Within infra, areas such as housing, rural connectivity, digital connectivity, metro projects, waterways, sanitation, urban & rural infrastructure, irrigation, and rural electrification are likely to continue to be some of the focus areas, as was seen through the sharp rise in the allocation towards the same in the previous Budget. Within the real estate space, the focus is likely to be on the measures towards boosting the affordable housing through various measures and schemes – including efforts taken to liquidate inventory in the system as well as providing platforms to raise capital for builders.

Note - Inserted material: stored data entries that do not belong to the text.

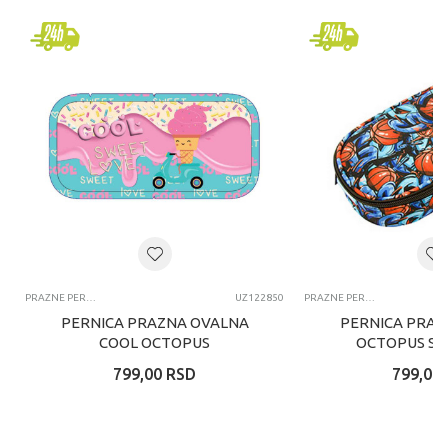
PRAZNE PERNICE
UZ122850
PRAZNE PERNICE
PERNICA PRAZNA OVALNA
PERNICA PRAZ
COOL OCTOPUS
OCTOPUS SL
799,00
RSD
799,00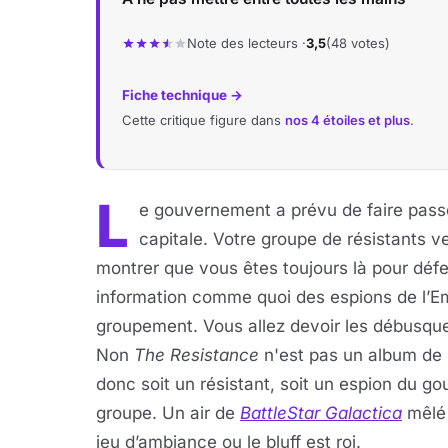
Note des lecteurs ·
3,5
(48 votes)
Fiche technique →
Cette critique figure dans
nos 4 étoiles et plus
.
L
e gouvernement a prévu de faire pass
capitale. Votre groupe de résistants v
montrer que vous êtes toujours là pour déf
information comme quoi des espions de l’Em
groupement. Vous allez devoir les débusquer 
Non
The Resistance
n'est pas un album de M
donc soit un résistant, soit un espion du g
groupe. Un air de
BattleStar Galactica
mêlé
jeu d’ambiance ou le bluff est roi.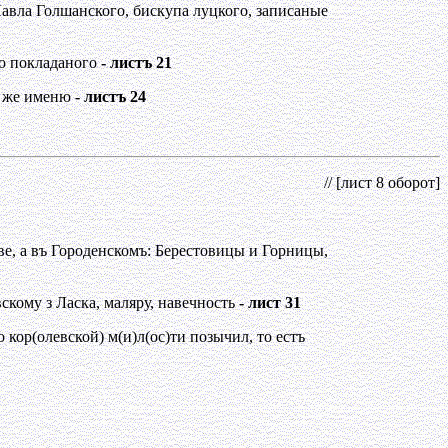
я Павла Голшанского, бискупа луцкого, записаные
го покладаного
- листъ 21
м же именю
- листъ 24
// [лист 8 оборот]
е, а въ Городенскомъ: Берестовицы и Горницы,
кому з Ласка, маляру, навечность
- лист 31
о кор(олевской) м(и)л(ос)ти позычил, то естъ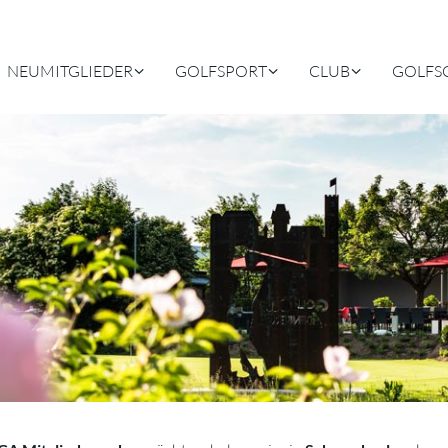
NEUMITGLIEDER
GOLFSPORT
CLUB
GOLFS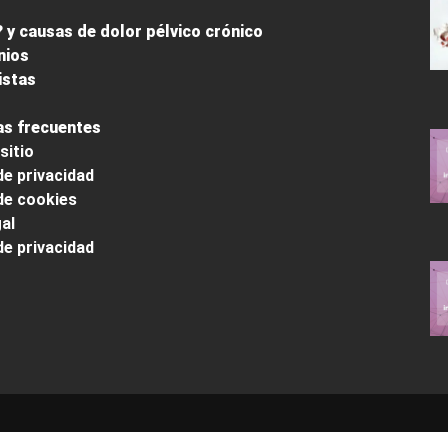
 y causas de dolor pélvico crónico
nios
istas
s frecuentes
sitio
de privacidad
 de cookies
al
de privacidad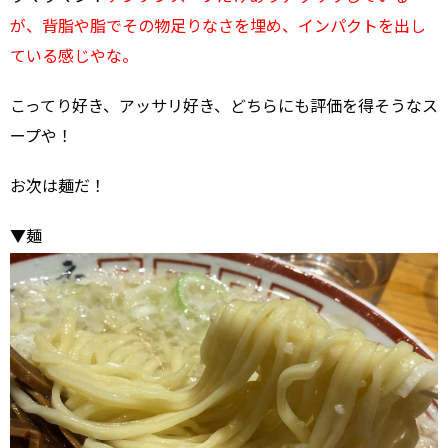
が、背脂や脂でその物足りなさを埋め、インパクトを出し
ている感じやな。
こってり好き、アッサリ好き、どちらにも評価を得そうなス
ープや！
お次は麺だ！
▼麺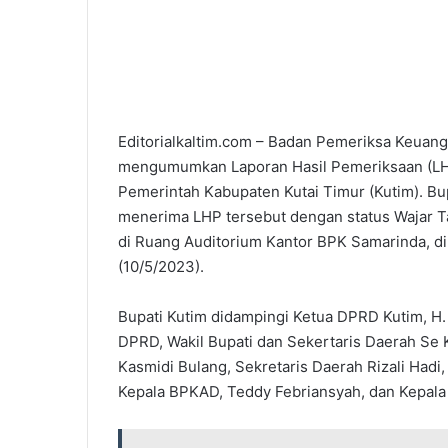
Editorialkaltim.com – Badan Pemeriksa Keuanga
mengumumkan Laporan Hasil Pemeriksaan (LH
Pemerintah Kabupaten Kutai Timur (Kutim). Bu
menerima LHP tersebut dengan status Wajar T
di Ruang Auditorium Kantor BPK Samarinda, di
(10/5/2023).
Bupati Kutim didampingi Ketua DPRD Kutim, H. J
DPRD, Wakil Bupati dan Sekertaris Daerah Se K
Kasmidi Bulang, Sekretaris Daerah Rizali Had
Kepala BPKAD, Teddy Febriansyah, dan Kepala 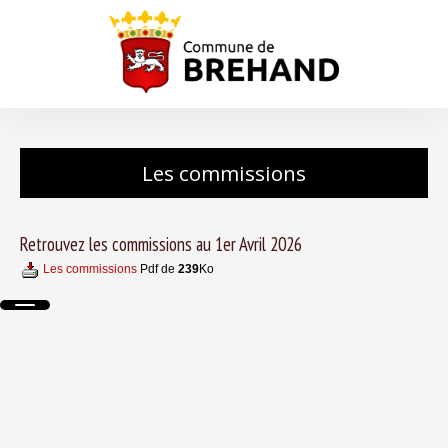
Les commissions
Retrouvez les commissions au 1er Avril 2026
Les commissions
Pdf de
239
Ko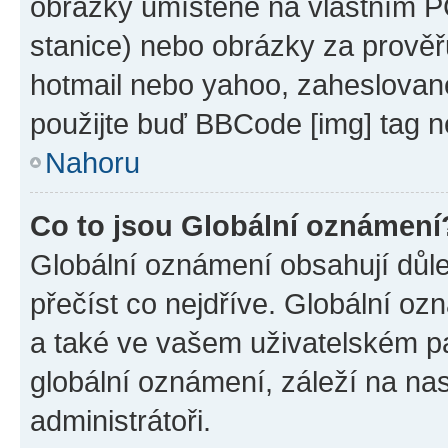
obrázky umístěné na vlastním PC
stanice) nebo obrázky za prověř
hotmail nebo yahoo, zaheslovan
použijte buď BBCode [img] tag n
Nahoru
Co to jsou Globální oznámení
Globální oznámení obsahují důlež
přečíst co nejdříve. Globální o
a také ve vašem uživatelském pan
globální oznámení, záleží na na
administrátoři.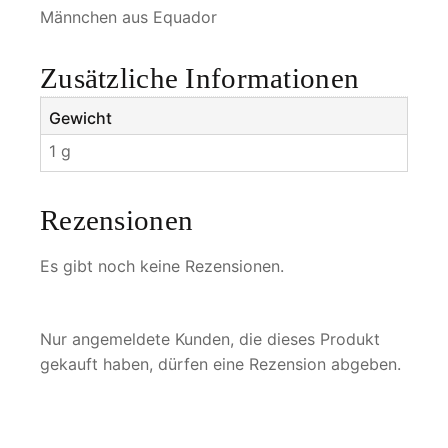
l
Männchen aus Equador
a
t
Zusätzliche Informationen
e
l
Gewicht
i
1 g
c
a
M
Rezensionen
e
n
Es gibt noch keine Rezensionen.
g
e
Nur angemeldete Kunden, die dieses Produkt
gekauft haben, dürfen eine Rezension abgeben.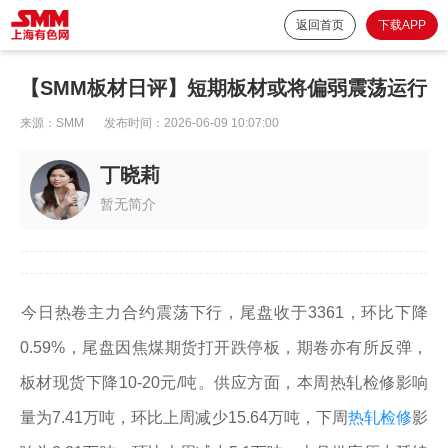
返回首页
下载APP
【SMM板材日评】短期板材或将偏弱震荡运行
来源：
SMM
发布时间：
2026-06-09 10:07:00
丁晓莉
暂无简介
​今日热卷主力合约震荡下行，尾盘收于3361，环比下降
0.59%，尾盘因焦煤期货打开跌停板，期卷亦有所反弹，
板材现货下降10-20元/吨。供应方面，本周热轧检修影响
量为7.41万吨，环比上周减少15.64万吨，下周
热轧检修
影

With the likelihood of the budget being more on the side of pro-poor, there could be incentives going in the way of the rural economy, including through a focus on job creation. Not to mention that the expectations for tax cuts and lower rates for individuals and corporate both, are high as well. All of these will have a trickledown effect on consumption, and will give a fillip to areas such as farm mechanization, fertilizer usage, auto consumption and NBFCs. These would get a further boost if the government allocates higher amounts towards crop insurance (given its importance) and special focus on rolling out direct benefit transfer (given that it has helped curb the leakage in the system considerably) quicker.
The financial services area could be an interesting category to look at as well, especially if the government is looking to increase the focus on long term investing in equities though various schemes - including increasing deductions under section 80c.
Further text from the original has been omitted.